Dijelaskan, untuk pencapaian program 1 juta rumah selama  tahun 2018 -2019 sudah mencapai  angka di atas 1 juta unit. Namun pencapaian tersebut masih perlu ditingkatkan apalagi saat ini kalangan milenial banyak yang ingin memiliki rumah.
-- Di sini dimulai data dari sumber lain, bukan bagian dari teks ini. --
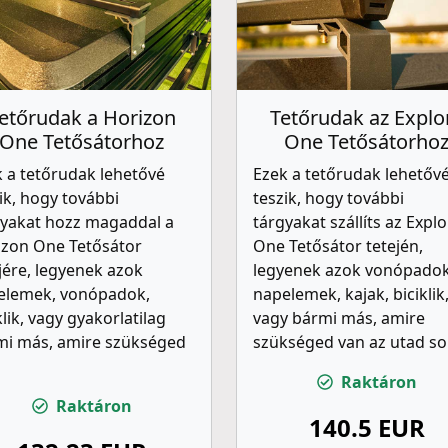
etőrudak a Horizon
Tetőrudak az Explo
One Tetősátorhoz
One Tetősátorho
 a tetőrudak lehetővé
Ezek a tetőrudak lehetőv
ik, hogy további
teszik, hogy további
gyakat hozz magaddal a
tárgyakat szállíts az Expl
izon One Tetősátor
One Tetősátor tetején,
jére, legyenek azok
legyenek azok vonópadok
elemek, vonópadok,
napelemek, kajak, biciklik
klik, vagy gyakorlatilag
vagy bármi más, amire
mi más, amire szükséged
szükséged van az utad so
Raktáron
Raktáron
140.5 EUR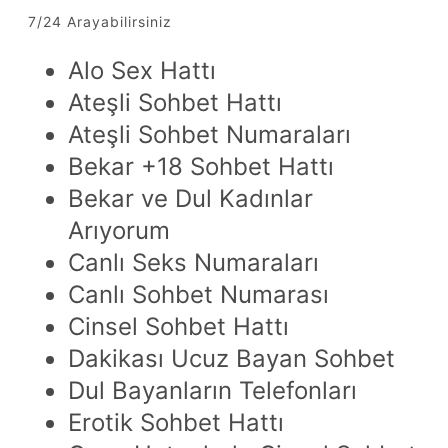
7/24 Arayabilirsiniz
Alo Sex Hattı
Ateşli Sohbet Hattı
Ateşli Sohbet Numaraları
Bekar +18 Sohbet Hattı
Bekar ve Dul Kadınlar
Arıyorum
Canlı Seks Numaraları
Canlı Sohbet Numarası
Cinsel Sohbet Hattı
Dakikası Ucuz Bayan Sohbet
Dul Bayanların Telefonları
Erotik Sohbet Hattı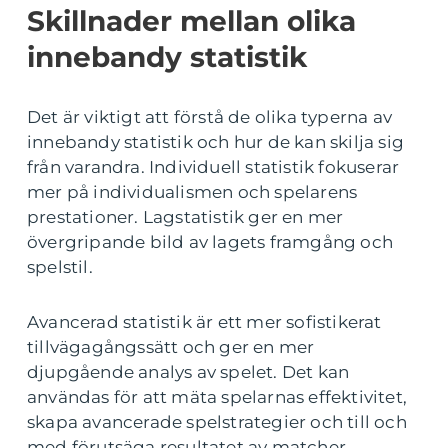
Skillnader mellan olika
innebandy statistik
Det är viktigt att förstå de olika typerna av
innebandy statistik och hur de kan skilja sig
från varandra. Individuell statistik fokuserar
mer på individualismen och spelarens
prestationer. Lagstatistik ger en mer
övergripande bild av lagets framgång och
spelstil.
Avancerad statistik är ett mer sofistikerat
tillvägagångssätt och ger en mer
djupgående analys av spelet. Det kan
användas för att mäta spelarnas effektivitet,
skapa avancerade spelstrategier och till och
med förutsäga resultatet av matcher.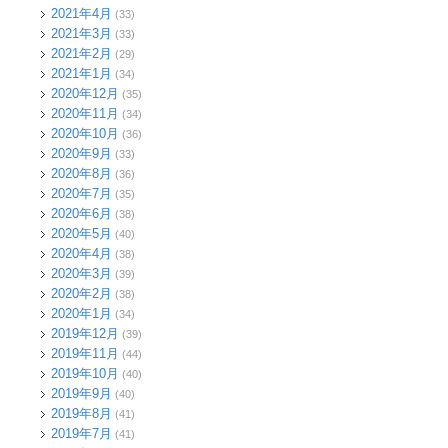
2021年4月
(33)
2021年3月
(33)
2021年2月
(29)
2021年1月
(34)
2020年12月
(35)
2020年11月
(34)
2020年10月
(36)
2020年9月
(33)
2020年8月
(36)
2020年7月
(35)
2020年6月
(38)
2020年5月
(40)
2020年4月
(38)
2020年3月
(39)
2020年2月
(38)
2020年1月
(34)
2019年12月
(39)
2019年11月
(44)
2019年10月
(40)
2019年9月
(40)
2019年8月
(41)
2019年7月
(41)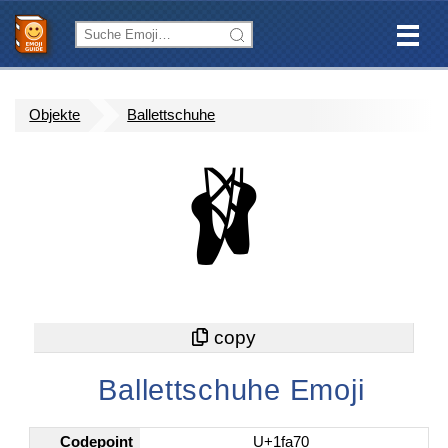
Objekte
Ballettschuhe
🩰
Ballettschuhe Emoji
Codepoint
U+1fa70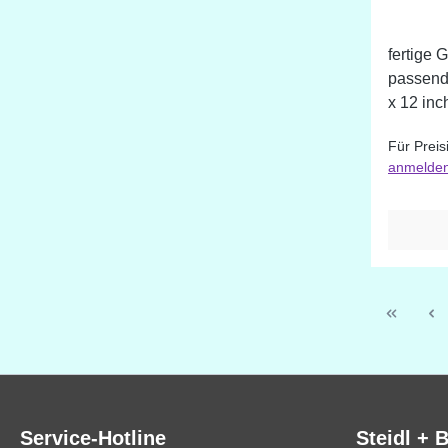
Kanten
fertige 
passend
x 12 inc
Für Preis
anmelde
Service-Hotline
Steidl + 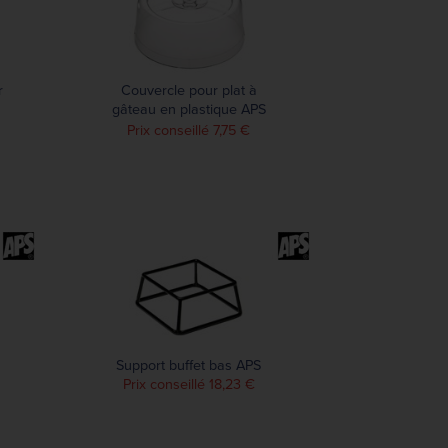
r
Couvercle pour plat à
gâteau en plastique APS
Pure
Prix conseillé 7,75 €
Support buffet bas APS
Prix conseillé 18,23 €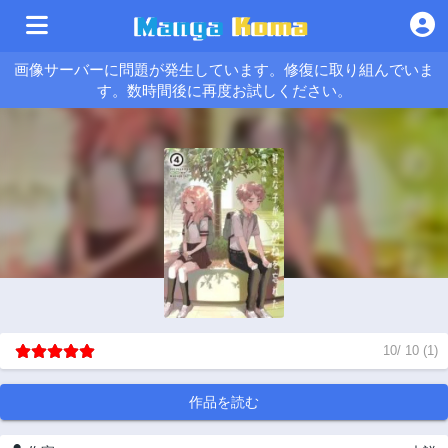
画像サーバーに問題が発生しています。修復に取り組んでいま
す。数時間後に再度お試しください。
10
/
10
(
1
)
作品を読む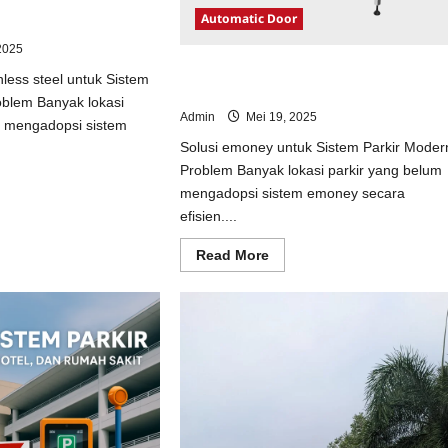
ainless steel untuk
Automatic Door
odern
2025
Solusi emoney untuk Sistem Parkir
nless steel untuk Sistem
Modern
oblem Banyak lokasi
Admin
Mei 19, 2025
m mengadopsi sistem
Solusi emoney untuk Sistem Parkir Moder
Problem Banyak lokasi parkir yang belum
ad
mengadopsi sistem emoney secara
e
ut
efisien....
usi
opi
Read
Read More
inless
more
el
about
uk
Solusi
tem
emoney
kir
untuk
dern
Sistem
Parkir
Modern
Kyai Ma’ruf juga meminta agar BTN menyasar kalangan milenial yang saat ini diperkirakan mencapai  81 juta orang atau 30  persen dari jumlah penduduk Indonesia.

"Jumlah milenial mencapai  81 juta orang atau 30  persen dari jumlah penduduk Indonesia.  Untuk itu pemerintah perlu mendorong pengembang untuk bisa menyediakan rumah untuk bisa dinikmati para milenial. Pengembang tidak hanya perhatikan konsep modernitas saja, tetapi juga harus memperhatikan  konsep rumah berbudaya, religius  serta air dan sanutasinya sudah tersedia,” tegasnya.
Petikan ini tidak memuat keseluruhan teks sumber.